In chapter one Darwin shows that he is gradually firming up his belief that all domestic dogs, no matter how dramatic their range of sizes and shapes, are descended from the wolf. In chapter four he discusses the problem of the term 'natural selection' as a metaphor, which many reviewers had struggled with, thinking that Darwin was implying a deity doing the selecting. He makes the point that no one now says this about gravitational attraction. Darwin adds new material to counter criticisms that evolution implies progress. He points out that divergence of character will often tend to increase complexity but he resists the implication that this is necessarily progression and can sometimes in fact lead to simplification.  He answers Prof. H.G. Bronn's German translation of the second edition in which he had added various criticisms, both favourable and challenging, in an appendix. Darwin was, however, unhappy that Bronn had, without permission, excised some parts of Darwin's text that he did not agree with. Not surprisingly Darwin later changed his German translator to J.V. Carus.
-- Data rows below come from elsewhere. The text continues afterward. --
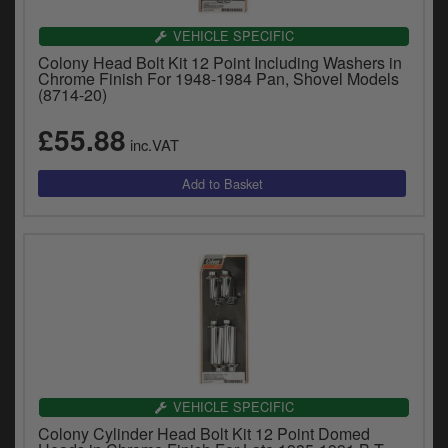
VEHICLE SPECIFIC
Colony Head Bolt Kit 12 Point Including Washers in
Chrome Finish For 1948-1984 Pan, Shovel Models
(8714-20)
£55.88
inc.VAT
VEHICLE SPECIFIC
Colony Cylinder Head Bolt Kit 12 Point Domed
In chapter five Darwin develops his discussion of blindness in cave animals and in chapter six he adds more about the woodpecker of La Plata which though obviously like a European woodpecker is not a tree climber. He makes the point that in science, unlike other fields, 'Vox populi, vox Dei' (the voice of the people is the voice of God) is not a reliable guide to truth, citing as a precedent the popular denunciation of Copernicus's demonstration that the Earth circles the Sun. In chapter seven Darwin adds discussion of the honeycomb building instinct of bees and also of how slow changes of habit can be linked to structure.

In chapter nine Darwin omits his calculation of the time it has taken to denude the Weald and of rates of sedimentation, having consulted his old Cambridge maths tutor William Hopkins. In response to the review in the Saturday Review of Christmas Eve 1859 he also deletes several sentences from the earlier editions which had stressed the power of wave action as the main force of erosion of the land. The review was fierce in its dismissal of Darwin's assumptions in his calculations:

No wonder that behind such a formidable outwork Mr. Darwin thinks himself free to deal, according to his pleasure, with past ages of time, and that, if a million of centuries, more or less, is needed for any part of his argument, he feels no scruple in taking them to suit his purpose.

Darwin was certainly chastened by this and starting to be persuaded that subaerial erosion was more powerful and he would declare his conversion to this view in the fifth edition seven years later. He also adds long paragraphs on various palaeontological issues, much of it inspired by Prof. Jules Pictet's review of the Origin, such as the tendency of fossil species to show little change over time. He was able to dismiss the argument that the lack of intermediate fossil species disproved evolution:

It has been asserted over and over again, by writers who believe in the immutability of species, that geology has yielded no linking forms. This assertion is entirely erroneous. (p. 323)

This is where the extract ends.